Desde que me convertí en periodista he visto pasar muchas navidades. He sido testigo de grandes celebraciones, majestuosas decoraciones y banquetes sin una letra de desperdicio.
Ser testigo y contadora de la historia social de mi país y mi gente definitivamente es un privilegio que Dios me ha regalado, y creo, mejor dicho estoy segura, que he utilizado ese don con sabiduría.
Pero otro año se dispone a partir y debo reconocer que siento añoranza… añoro las navidades de mi infancia y adolescencia, esa donde lo que importaba era estar todos juntos… también añoro las navidades siendo un poco más mayorcita, en el momento que formé mi propia familia, donde transmitimos a nuestros hijos la magia de estas fechas.
Añoro la alegría y felicidad de compartir con la familia y los amigos, las creativas decoraciones que poníamos por placer y no por obligación comercial, los banquetes que solo veíamos al final de cada año, la inocencia de los regalos de Santa Claus y los Reyes Magos, los compartir sin prisas porque queríamos estar juntos y no imperaba como ahora el cumplimiento.
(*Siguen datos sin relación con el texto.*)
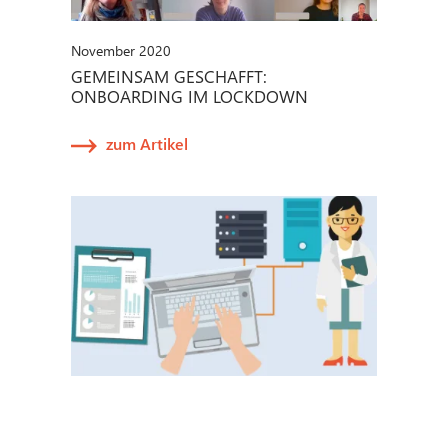
November 2020
GEMEINSAM GESCHAFFT:
ONBOARDING IM LOCKDOWN
zum Artikel
August 2020
SO GELINGT PMCF AUCH MIT KLEINEM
El tiempo ha pasado y veo con tristeza como las prisas y el consumismo nos llevan a la carrera y llegamos cansados, agotados y preocupados a celebrar Nochebuena y Año Nuevo entre tapones, crisis y estrés.
Fiestas van y vienen y llegamos saturados a comer lo mismo que hemos comido durante todo diciembre entre agasajos y reuniones.
Y es ahí que recuerdo el entusiasmo de niña por la llegada de la Navidad… pues el 24 y 31 la familia se reunía al festín que no se veía los otros meses del año, pero sobre todo porque estábamos juntos riendo y compartiendo con muchas luces de colores.
Ahora me pregunto: ¿en dónde dejamos botada esa magia, ese encanto y deseo de compartir genuino? ¿No es tiempo de retomar esas cosas que hacían memorable estas fechas? Recuerda que el cambio empieza en uno primero.